Gorkem Yigit Senior Analyst, Research
Caroline Chappell Research Director

"Acceleration technologies will be pivotal to network transformation by enabling operators meet the performance, latency, QoS, subscriber density and security requirements of existing and future applications with optimum TCO."


Data plane acceleration technologies: realising the potential of network virtualization

Network operators have virtualized many control plane network functions but they face technical limitations and cost disincentives when they migrate data plane functions to general-purpose network function virtualization infrastructures (NFVI) that are based on x86 platforms. Many acceleration technologies are available to address these challenges, from software-centric acceleration approaches to hardware-centric solutions.
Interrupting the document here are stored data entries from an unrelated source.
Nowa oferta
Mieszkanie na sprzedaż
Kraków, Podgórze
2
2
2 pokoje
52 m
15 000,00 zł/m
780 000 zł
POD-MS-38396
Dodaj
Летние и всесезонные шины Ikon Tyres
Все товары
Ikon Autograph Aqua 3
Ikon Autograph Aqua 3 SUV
These can be used to offload compute-intensive virtual network function (VNF) workloads and reclaim virtualization overhead. For some use cases, such as AI/ML and video processing, graphics processing units (GPUs) and vision processing units (VPUs) can provide significant performance enhancements. However, operators are confused about the benefits of, and the dependencies between, each approach, as well as when to use each to support specific network functions and use cases.
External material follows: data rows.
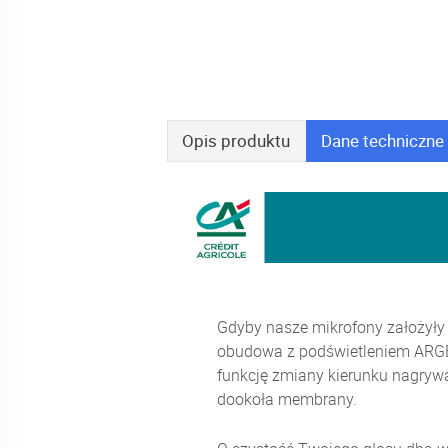
Opis
produktu
Dane
techniczne
Gdyby nasze mikrofony założyły
obudowa z podświetleniem ARGB 
funkcję zmiany kierunku nagrywa
dookoła membrany.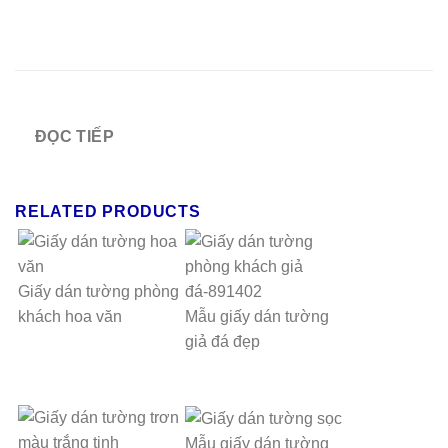
ĐỌC TIẾP
RELATED PRODUCTS
Giấy dán tường phòng
khách hoa văn
Mẫu giấy dán tường
giả đá đẹp
Mẫu giấy dán tường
This white paper aims to improve operators’ understanding and awareness of acceleration technologies in order to maximise the performance and efficiency of their NFV/SDN, 5G and AI/ML applications. The paper outlines the key drivers for acceleration technologies and identifies the main use cases and functions that require acceleration. It introduces a range of software-centric and hardware-centric acceleration technologies, analyses their advantages and challenges, as well as their suitability for different VNF and NFVI use cases. It also presents performance results for accelerating virtualized security functions. Finally, it discusses the need for an acceleration technology abstraction layer and a uniform management framework to simplify and automate the operations of heterogenous acceleration resources with an ‘as-a-service’ model. It highlights industry initiatives such as OpenStack Cyborg and OPNFV DPACC, which aim to help operators achieve these goals.